WORK INSTRUCTION:
Look below for the line holding "Wir haben Ihnen" and the line holding "landet, als es". Repeat those two and everything between, exactly.
• • • • • • •
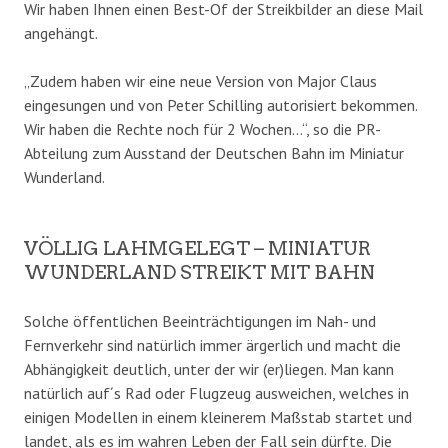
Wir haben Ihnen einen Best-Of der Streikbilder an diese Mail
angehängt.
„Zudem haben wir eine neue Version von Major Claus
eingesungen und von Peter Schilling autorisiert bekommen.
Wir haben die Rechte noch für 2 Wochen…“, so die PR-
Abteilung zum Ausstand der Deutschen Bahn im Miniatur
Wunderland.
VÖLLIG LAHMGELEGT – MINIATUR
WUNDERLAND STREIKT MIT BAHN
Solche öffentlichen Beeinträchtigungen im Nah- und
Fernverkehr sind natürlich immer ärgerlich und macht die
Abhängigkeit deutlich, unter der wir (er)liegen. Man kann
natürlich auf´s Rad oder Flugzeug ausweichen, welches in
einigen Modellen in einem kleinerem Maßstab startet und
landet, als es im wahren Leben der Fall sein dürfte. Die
• • • • • • •
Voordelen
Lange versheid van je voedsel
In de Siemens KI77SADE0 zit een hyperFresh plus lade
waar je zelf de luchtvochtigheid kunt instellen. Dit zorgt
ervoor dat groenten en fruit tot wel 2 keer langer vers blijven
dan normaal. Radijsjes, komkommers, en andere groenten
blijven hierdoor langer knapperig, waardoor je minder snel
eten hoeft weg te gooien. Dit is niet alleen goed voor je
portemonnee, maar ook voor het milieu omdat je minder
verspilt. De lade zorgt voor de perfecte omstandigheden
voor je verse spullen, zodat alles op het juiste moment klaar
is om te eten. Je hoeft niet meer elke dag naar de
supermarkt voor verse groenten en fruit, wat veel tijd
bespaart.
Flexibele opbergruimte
• • • • • • •
OUTPUT BELOW:
Wir haben Ihnen einen Best-Of der Streikbilder an diese Mail
angehängt.
„Zudem haben wir eine neue Version von Major Claus
eingesungen und von Peter Schilling autorisiert bekommen.
Wir haben die Rechte noch für 2 Wochen…“, so die PR-
Abteilung zum Ausstand der Deutschen Bahn im Miniatur
Wunderland.
VÖLLIG LAHMGELEGT – MINIATUR
WUNDERLAND STREIKT MIT BAHN
Solche öffentlichen Beeinträchtigungen im Nah- und
Fernverkehr sind natürlich immer ärgerlich und macht die
Abhängigkeit deutlich, unter der wir (er)liegen. Man kann
natürlich auf´s Rad oder Flugzeug ausweichen, welches in
einigen Modellen in einem kleinerem Maßstab startet und
landet, als es im wahren Leben der Fall sein dürfte. Die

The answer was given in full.